I’ve spent the last few days in Washington DC. Mostly, I’ve been here for meetings at the Mother Ship, NPR. But I’ve also been out and about tasting the sights and sounds of a city that has become dear to my heart over the past couple of years.
I’m going to share a few brief thoughts about the things I’ve been up to, arts-wise, in far-away DC over the past few days:
1. Roseanne Cash residency at the Library of Congress: It was a treat to hear Cash perform the songs from her forthcoming album in order, in their entirety, with her band. There are one or two lovely love songs in the mix. But the tracks all sounded the same to me. I could have done with a little more variance in tempo, at least. Still, Cash has a gorgeous alto voice, full of longing. And her band, headed by guitarist John Leventhal (who’s also Cash’s husband) played lyrically and with a good amount of swing, despite the constraints of the austere Coolidge auditorium. I wish I could have been around for the other two installments of Cash’s Library of Congress Residency. On Friday she played with a bunch of her singer-songwriter friends; and on Saturday she had an onstage discussion with poet laureate Natasha Tretheway. I’m sure these two southern ladies would have had a lot to talk about.

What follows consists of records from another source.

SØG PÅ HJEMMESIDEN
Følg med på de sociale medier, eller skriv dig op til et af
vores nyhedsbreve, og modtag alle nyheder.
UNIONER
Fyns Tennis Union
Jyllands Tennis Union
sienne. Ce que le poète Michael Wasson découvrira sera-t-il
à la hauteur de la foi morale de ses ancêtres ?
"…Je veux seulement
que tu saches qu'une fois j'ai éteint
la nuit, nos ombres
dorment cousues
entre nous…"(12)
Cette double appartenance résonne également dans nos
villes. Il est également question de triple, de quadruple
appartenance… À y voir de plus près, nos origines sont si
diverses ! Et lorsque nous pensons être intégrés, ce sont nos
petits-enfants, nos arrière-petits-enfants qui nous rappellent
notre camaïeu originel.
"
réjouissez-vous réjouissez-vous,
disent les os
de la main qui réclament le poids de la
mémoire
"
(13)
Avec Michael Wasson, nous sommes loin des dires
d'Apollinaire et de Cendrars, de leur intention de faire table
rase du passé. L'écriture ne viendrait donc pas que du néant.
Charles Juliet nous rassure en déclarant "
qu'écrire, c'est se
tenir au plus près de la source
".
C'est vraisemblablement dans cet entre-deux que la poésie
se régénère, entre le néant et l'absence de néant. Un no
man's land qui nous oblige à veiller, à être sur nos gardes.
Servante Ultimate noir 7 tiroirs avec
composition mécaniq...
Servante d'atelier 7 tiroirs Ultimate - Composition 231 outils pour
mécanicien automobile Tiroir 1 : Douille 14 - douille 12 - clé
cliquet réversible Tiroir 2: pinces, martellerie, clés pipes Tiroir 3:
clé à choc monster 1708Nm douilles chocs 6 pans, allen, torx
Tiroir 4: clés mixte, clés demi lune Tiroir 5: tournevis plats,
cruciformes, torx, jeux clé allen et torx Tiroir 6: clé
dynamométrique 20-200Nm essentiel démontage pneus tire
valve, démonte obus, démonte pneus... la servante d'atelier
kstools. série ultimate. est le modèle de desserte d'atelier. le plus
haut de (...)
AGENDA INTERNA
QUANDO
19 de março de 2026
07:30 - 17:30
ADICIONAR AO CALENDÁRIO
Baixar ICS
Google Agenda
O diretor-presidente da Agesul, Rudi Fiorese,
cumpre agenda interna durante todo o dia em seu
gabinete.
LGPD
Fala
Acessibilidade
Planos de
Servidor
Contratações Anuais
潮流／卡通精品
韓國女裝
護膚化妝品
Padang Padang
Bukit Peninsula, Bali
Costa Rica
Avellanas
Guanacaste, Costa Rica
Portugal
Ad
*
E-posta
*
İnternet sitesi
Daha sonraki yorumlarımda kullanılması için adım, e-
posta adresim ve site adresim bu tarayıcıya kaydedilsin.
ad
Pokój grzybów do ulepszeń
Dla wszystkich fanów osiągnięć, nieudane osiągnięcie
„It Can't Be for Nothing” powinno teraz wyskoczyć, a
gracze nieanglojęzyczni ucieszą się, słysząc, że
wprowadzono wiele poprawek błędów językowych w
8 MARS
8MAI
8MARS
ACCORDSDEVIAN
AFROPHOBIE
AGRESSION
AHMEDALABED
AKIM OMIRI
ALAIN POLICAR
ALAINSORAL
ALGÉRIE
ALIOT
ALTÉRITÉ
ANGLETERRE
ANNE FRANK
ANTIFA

2. Celtic pipers in downtown Alexandria: I’ve been thinking a lot about the pleasure of coming across what I like to call “Random Acts of Culture.” It’s always fun to plan a trip to the opera or the movies or a museum or whatever. But stumbling upon interesting art lifts the spirit in a way that no premeditated cultural event can. When I mooched over to Alexandria yesterday afternoon with a friend in search of lunch and a bit of consignment store shopping, we ran into a wonderful parade of pipe bands. There different ensembles, all dressed in full Scots and Irish regalia, played in turn and then merged at a cross-roads in the middle of town to make music together. The sidewalks were jammed with people. The bagpipes roared and whinnied. The tartan flapped. I was in heaven.

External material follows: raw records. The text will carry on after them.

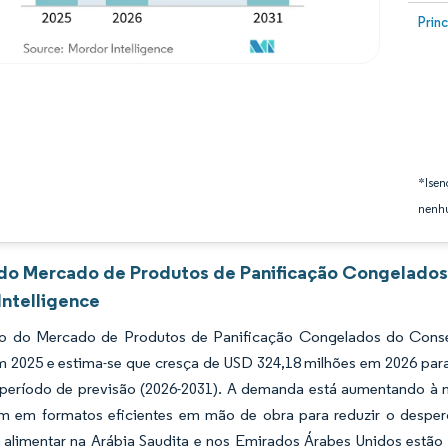
Image
Prin
*Isen
nenhu
 do Mercado de Produtos de Panificação Congelado
Intelligence
 do Mercado de Produtos de Panificação Congelados do Conse
m 2025 e estima-se que cresça de USD 324,18 milhões em 2026 par
 período de previsão (2026-2031). A demanda está aumentando à m
m em formatos eficientes em mão de obra para reduzir o desperdí
 alimentar na Arábia Saudita e nos Emirados Árabes Unidos estão 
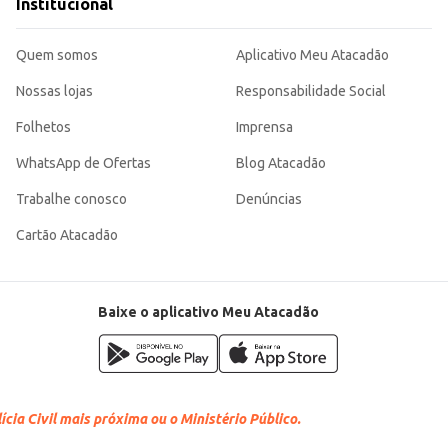
Institucional
Quem somos
Aplicativo Meu Atacadão
Nossas lojas
Responsabilidade Social
Folhetos
Imprensa
WhatsApp de Ofertas
Blog Atacadão
Trabalhe conosco
Denúncias
Cartão Atacadão
Baixe o aplicativo Meu Atacadão
cia Civil mais próxima ou o Ministério Público.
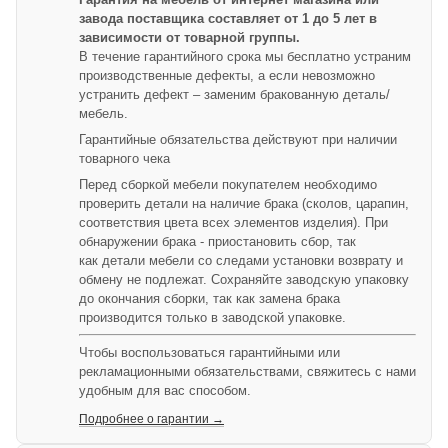
завода поставщика составляет от 1 до 5 лет в
зависимости от товарной группы.
В течение гарантийного срока мы бесплатно устраним
производственные дефекты, а если невозможно
устранить дефект – заменим бракованную деталь/
мебель.
Гарантийные обязательства действуют при наличии
товарного чека
Перед сборкой мебели покупателем необходимо
проверить детали на наличие брака (сколов, царапин,
соответствия цвета всех элементов изделия). При
обнаружении брака - приостановить сбор, так
как детали мебели со следами установки возврату и
обмену не подлежат. Сохраняйте заводскую упаковку
до окончания сборки, так как замена брака
производится только в заводской упаковке.
Чтобы воспользоваться гарантийными или
рекламационными обязательствами, свяжитесь с нами
удобным для вас способом.
Подробнее о гарантии →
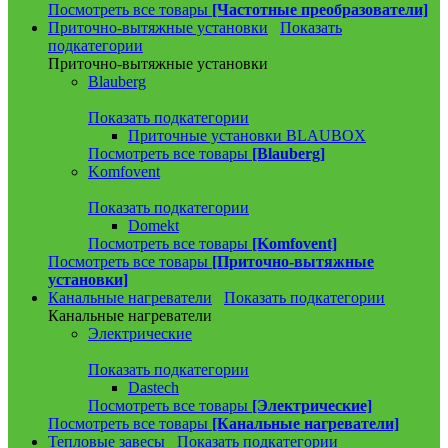
Посмотреть все товары
[Частотные преобразователи]
Приточно-вытяжные установки
Показать
подкатегории
Приточно-вытяжные установки
Blauberg
Показать подкатегории
Приточные установки BLAUBOX
Посмотреть все товары
[Blauberg]
Komfovent
Показать подкатегории
Domekt
Посмотреть все товары
[Komfovent]
Посмотреть все товары
[Приточно-вытяжные
установки]
Канальные нагреватели
Показать подкатегории
Канальные нагреватели
Электрические
Показать подкатегории
Dastech
Посмотреть все товары
[Электрические]
Посмотреть все товары
[Канальные нагреватели]
Тепловые завесы
Показать подкатегории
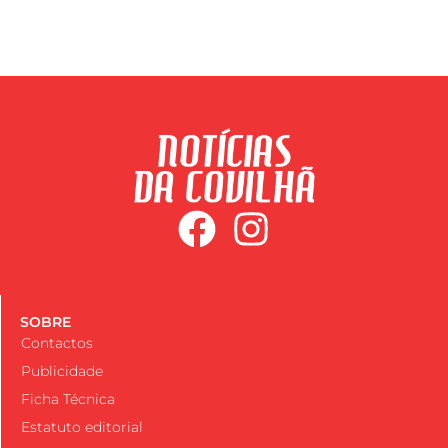
SOBRE
Contactos
Publicidade
Ficha Técnica
Estatuto editorial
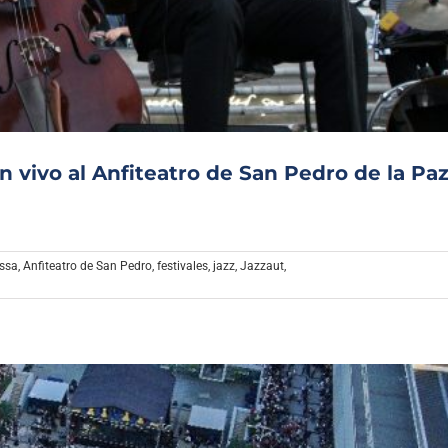
Archivo Sonoro
n vivo al Anfiteatro de San Pedro de la Pa
ssa
,
Anfiteatro de San Pedro
,
festivales
,
jazz
,
Jazzaut
,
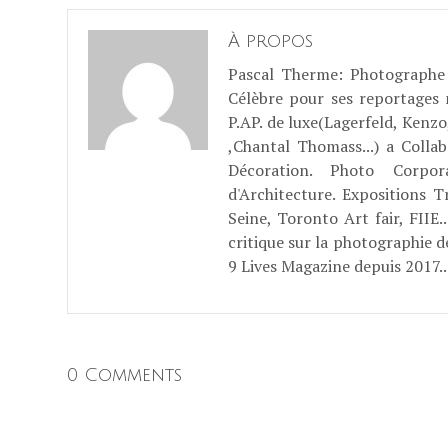
À propos
Pascal Therme
: Photographe 
Célèbre pour ses reportages
P.AP. de luxe(Lagerfeld, Kenzo
,Chantal Thomass...) a Coll
Décoration. Photo Corpo
d'Architecture. Expositions T
Seine, Toronto Art fair, FII
critique sur la photographie d
9 Lives Magazine depuis 2017..
0 Comments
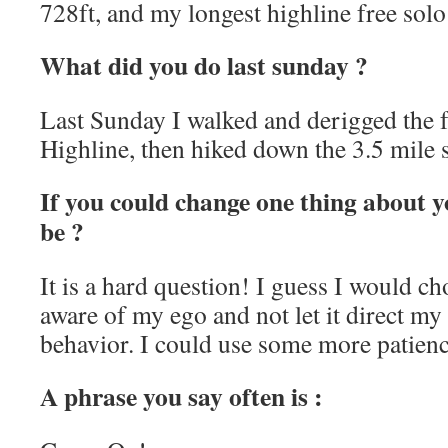
728ft, and my longest highline free solo 
What did you do last sunday ?
Last Sunday I walked and derigged the 
Highline, then hiked down the 3.5 mile 
If you could change one thing about y
be ?
It is a hard question! I guess I would c
aware of my ego and not let it direct m
behavior. I could use some more patienc
A phrase you say often is :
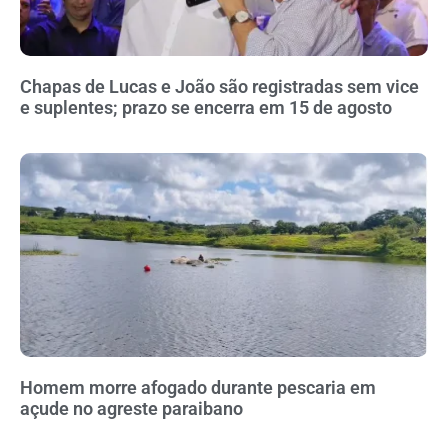
Chapas de Lucas e João são registradas sem vice
e suplentes; prazo se encerra em 15 de agosto
Homem morre afogado durante pescaria em
açude no agreste paraibano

3. Great American Square Dance Revival at St. Stephens Church: A big old church in the middle of the Adams Morgan neighborhood of DC is the site of regular country dance meet ups. The place was packed and my friend Zach and I hoofed it for a couple of hours to the sounds of the Mostly Mountain Boys playing old-time tunes. What I love about events like this one is that the barrier to participate is so pleasingly low. It costs $5 to get in and you don’t need any dancing talent whatsoever to participate. Plus it’s a great way to meet new people and get to know old friends better.

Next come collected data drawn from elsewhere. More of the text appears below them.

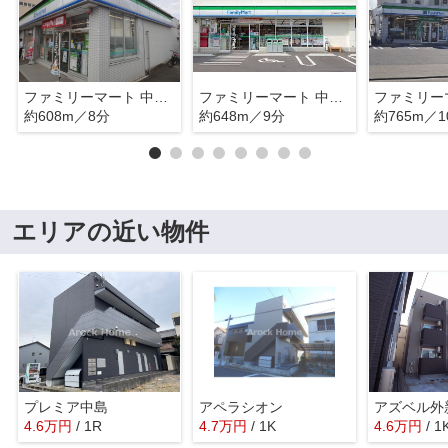
ファミリーマート 中川好本町店
ファミリーマート 中川松葉町店
約608m／8分
約648m／9分
約765m／1
エリアの近い物件
プレミア中島
アペラシオン
アズベル外
4.6
万
円
/ 1R
4.7
万
円
/ 1K
4.6
万
円
/ 1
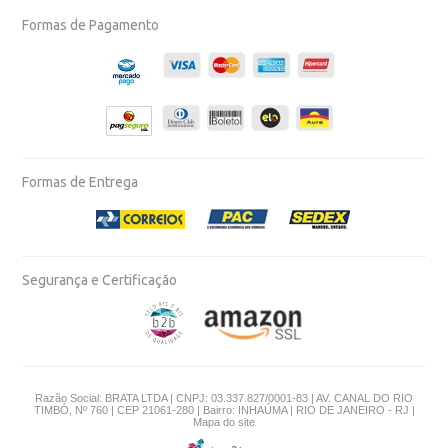
Formas de Pagamento
Formas de Entrega
Segurança e Certificação
Razão Social: BRATA LTDA | CNPJ: 03.337.827/0001-83 | AV. CANAL DO RIO
TIMBÓ, Nº 760 | CEP 21061-280 | Bairro: INHAÚMA | RIO DE JANEIRO - RJ |
Mapa do site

4. Van Gogh Repetitions exhibition at The Phillips Collection: It seems obvious that anyone who wants to get good at anything needs to engage in lots of repetition of that activity. But this small but powerful show makes the act of repetition explicit in a fresh way by looking at how Van Gogh obsessively retraced specific subjects, looking for ways to improve them or otherwise see them anew. I found it exhilarating to be able to examine several different versions of the artist’s L’Arlesienne and Postman paintings for instance, seeing how his brush stroke changed and colors intensified. The only challenge is getting away from playing the game of ‘spot the difference’ when you look at the similar canvases.